# 0. Getting started with Airflow
## Airflow
- We only cover v1. Latest version of Airflow is v2 but we're running on v1. Migrating to v2 requires significant effort from our end. Find out [what has changed on v1 vs v2](https://wiki.grab.com/display/OLYMPUS/04.+Airflow+Service:+Migration+from+Airflow+v1+to+Airflow+v2).
- Familiarize/introduce high level [Airflow concepts](https://airflow.apache.org/docs/apache-airflow/stable/concepts/overview.html)
### Folder structure
`/src/main/python/dags/`
contain all our DAGs
`/src/main/python/helpers/`
- common python scripts that you want to use across many DAGs
- operators - a template for a predefined Task
- sensors - a special type of Operator that are designed to wait for something to occur.

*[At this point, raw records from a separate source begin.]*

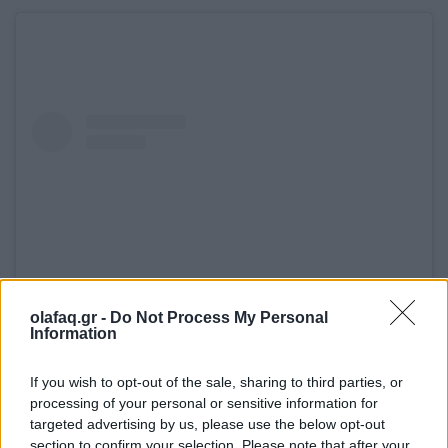
olafaq.gr -
Do Not Process My Personal
Information
View this post on Instagram
If you wish to opt-out of the sale, sharing to third parties, or
processing of your personal or sensitive information for
targeted advertising by us, please use the below opt-out
section to confirm your selection. Please note that after your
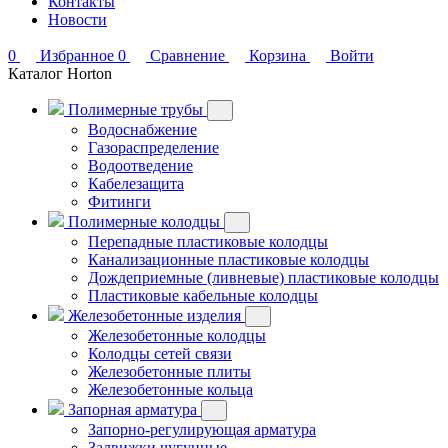
Контакты
Новости
0
Избранное
0
Сравнение
Корзина
Войти
Каталог Horton
Полимерные трубы
Водоснабжение
Газораспределение
Водоотведение
Кабелезащита
Фитинги
Полимерные колодцы
Перепадные пластиковые колодцы
Канализационные пластиковые колодцы
Дождеприемные (ливневые) пластиковые колодцы
Пластиковые кабельные колодцы
Железобетонные изделия
Железобетонные колодцы
Колодцы сетей связи
Железобетонные плиты
Железобетонные кольца
Запорная арматура
Запорно-регулирующая арматура
Задвижки чугунные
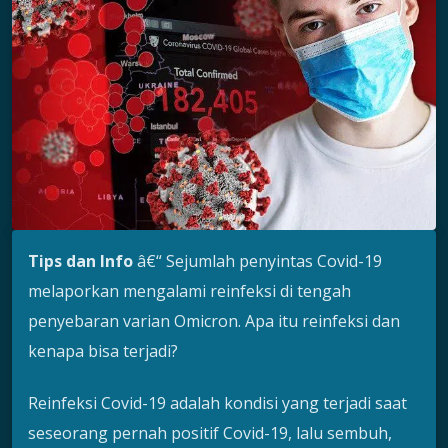
Tips dan Info
â€“ Sejumlah penyintas Covid-19
melaporkan mengalami reinfeksi di tengah
penyebaran varian Omicron. Apa itu reinfeksi dan
kenapa bisa terjadi?
Reinfeksi Covid-19 adalah kondisi yang terjadi saat
seseorang pernah positif Covid-19, lalu sembuh,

- hooks - a high-level interface to an external services like databases
~~/src/main/python/plugins/~~
### Naming conventions and best practises
- snake case variables and DAG IDs by default (eg `snake_case` vs `CamelCase`)
- TODO: team naming coventions & subdirectory structure (`eg perf.table_name`)
- Follow [Airflow Best Practises](https://airflow.apache.org/docs/apache-airflow/stable/best-practices.html)
## [Not covered] Running examples locally with Docker & docker-compose
The easiest & fastest way to get hands on Airflow is running a instance locally.
Setting up local environment for development requires [installation of docker and optionally docker-compose](https://docs.docker.com/compose/install/).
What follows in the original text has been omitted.